Hillary Clinton didn’t invent the idea of sending a Donald Duck impersonator to Trump Tower to troll her Republican opponent.

But she did think it was funny.

A Clinton campaign spokesman said on Tuesday that the Democratic nominee was aware of a stunt to embarrass Donald Trump for not releasing his tax returns, an operation that a conservative activist group investigated in a new video account accusing Clinton of illegal campaign activities.

But the campaign denied any wrongdoing, and independent campaign finance experts say that even if the events in the video happened as portrayed, they don’t support the claim that the Clinton campaign did anything illegal.

In a new undercover sting video released by conservative activist, James O’Keefe, founder of Project Veritas, Democratic operatives are seen discussing Clinton’s personal involvement in a public relations gimmick to punish Trump for not releasing his tax returns.

The public relations operation, which was organized by the Democratic National Committee, involved paid activists dressing up as Donald Duck to follow Trump around and remind voters that he hadn’t released his tax returns.

According to Bob Creamer, founder of the liberal group Democracy Partners, Clinton herself knew about the plan. Creamer is seen in the video explaining that a campaign official said Clinton liked the idea of the ducks and wanted the group to dispatch them.

“In the end, it was the candidate, Hillary Clinton, the future president of the United States, who wanted ducks on the ground,” Creamer says in the video posted on Monday. “So by God, we would get ducks on the ground.”

The Project Veritas sting video suggests Clinton’s supposed involvement constituted illegal coordination between a presidential campaign and an outside group. The makers of the video said it “smacks strongly of illegal coordinated campaign expenditures,” citing unnamed “federal campaign law experts.”

Federal campaign finance law prohibits political campaigning from coordinating on expenditures with outside groups that involve paid media communications. That means that the Clinton campaign and the super PAC supporting Clinton’s bid, Priorities USA Action, cannot write advertisements together, for example, or share data in order to decide what market to place an advertisement in.

It is legal, however to coordinate on other forms of communication, including certain types of messaging, and to contract work to third parties. The Donald Duck activists likely do not qualify under federal law as public communications, which is defined as including television or newspaper advertising, or mass mailings.

“The video makes the allegation that this satisfies the definition of coordinated communication,” said Brendan Fischer, associate counsel at the Campaign Legal Center.

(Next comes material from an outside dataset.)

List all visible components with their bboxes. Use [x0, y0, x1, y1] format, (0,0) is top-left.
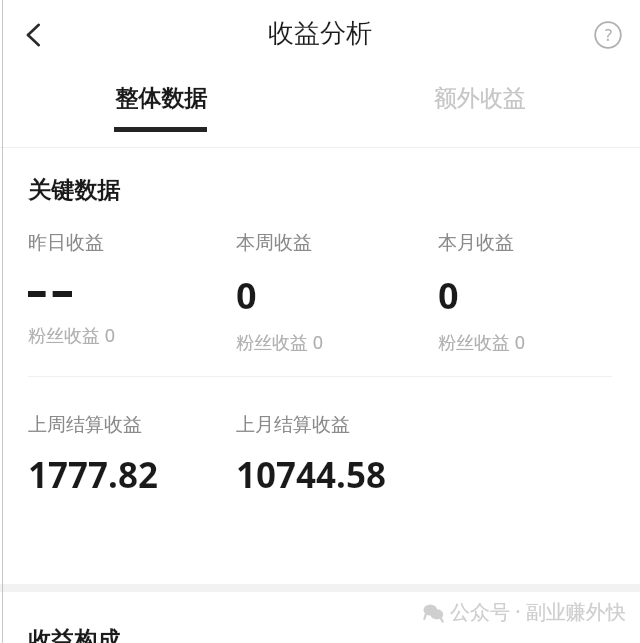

But “it’s not at all a clear that the person dressed up as a duck is engaged in public political advertising, or is the sort of conduct envisioned by the [Federal Election Commission] regulations.”

Hillary Clinton did see images of Donald Duck in Trump Tower, according to the campaign.

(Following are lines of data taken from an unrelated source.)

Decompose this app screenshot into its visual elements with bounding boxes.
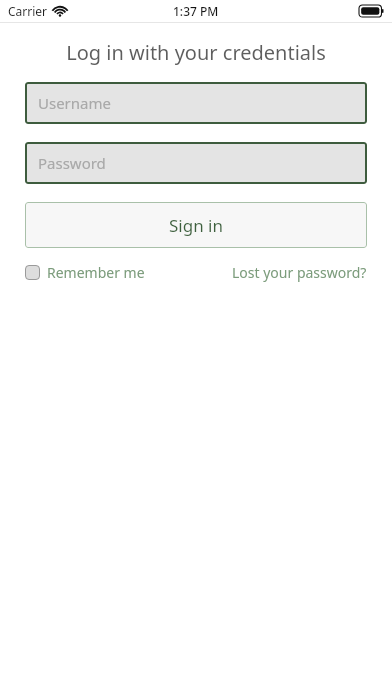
staticText: Carrier — [8, 3, 48, 19]
button[interactable]: Lost your password? — [232, 263, 367, 282]
button[interactable]: Sign in — [25, 202, 367, 248]
staticText: 1:37 PM — [173, 3, 219, 19]
staticText: Lost your password? — [232, 263, 367, 282]
staticText: Sign in — [169, 214, 223, 237]
button[interactable]: Remember me — [25, 263, 145, 282]
staticText: Remember me — [47, 263, 145, 282]
staticText: Log in with your credentials — [0, 39, 392, 66]
staticText: Username — [38, 93, 111, 113]
staticText: Password — [38, 153, 106, 173]
button[interactable]: Username — [25, 82, 367, 124]
button[interactable]: Password — [25, 142, 367, 184]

In mid-August, the Democratic National Committee announced the silly and relatively banal operation. News outlets carried stories and images of Donald Ducks at Trump events and at his real estate properties.

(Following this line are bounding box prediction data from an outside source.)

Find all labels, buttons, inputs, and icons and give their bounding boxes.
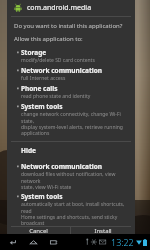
staticText: Phone calls [21, 84, 58, 93]
staticText: change network connectivity, change Wi-F… [21, 111, 135, 136]
staticText: Network communication [21, 66, 103, 75]
button[interactable]: Cancel [7, 227, 70, 234]
staticText: Do you want to install this application? [14, 22, 123, 30]
staticText: download files without notification, vie… [21, 171, 135, 190]
staticText: Storage [21, 48, 47, 57]
staticText: read phone state and identity [21, 93, 91, 100]
button[interactable]: Install [71, 227, 135, 234]
staticText: System tools [21, 102, 63, 111]
staticText: modify/delete SD card contents [21, 57, 95, 64]
button[interactable]: Home [28, 237, 39, 248]
other: App icon [14, 4, 22, 12]
staticText: Install [94, 227, 112, 234]
staticText: 13:22 [111, 236, 134, 248]
staticText: Hide [21, 146, 36, 155]
button[interactable]: Recent apps [48, 237, 59, 248]
staticText: com.android.media [27, 3, 92, 13]
button[interactable]: Hide [7, 146, 135, 155]
staticText: full Internet access [21, 75, 66, 82]
staticText: Allow this application to: [14, 35, 83, 43]
staticText: automatically start at boot, install sho… [21, 201, 135, 226]
staticText: Cancel [29, 227, 48, 234]
staticText: System tools [21, 192, 63, 201]
button[interactable]: Back [8, 237, 19, 248]
staticText: Network communication [21, 162, 103, 171]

“What is he trying to hide? Is it because he’s not as rich as he says? Is it because he doesn’t donate to charity like he says? Is it because he doesn’t pay any taxes?” Donald Ducks said, according to a DNC press release.

Clinton enjoyed watching the effort. “While Hillary Clinton can’t claim credit for coming up with a duck to highlight how Donald Trump is refusing to release his tax returns, she certainly was amused watching him ride up and down Trump Tower’s escalator,” Clinton campaign spokesman Zac Petkanas told TIME.

But there is no evidence to support Creamer’s claim that Clinton personally directed the operation. And whether she did or not, independent campaign finance experts say that the Donald Duck plan likely did not violate campaign finance law.

The Clinton campaign and Republican groups have pushed at the limits of election law throughout the campaign. A pro-Clinton super PAC, Correct the Record, coordinates with the Clinton campaign on surrogate messaging and opposition research.

Most observers say that kind of coordination is legal because it does not involve paid public communications, but critics like Vermont Sen. Bernie Sanders have said it breaks the spirit of campaign finance law by allowing candidates to be aided by unlimited expenditures. His argument echoes the old saying, “If it looks like a duck, and quacks like a duck, it must be a duck.”

But in the tangled world campaign finance law, appearances are often besides the point.

Correction: The original version of this story incorrectly described how the Donald Duck operation was funded. A Democratic National Committee spokesman says the committee paid for the protest itself.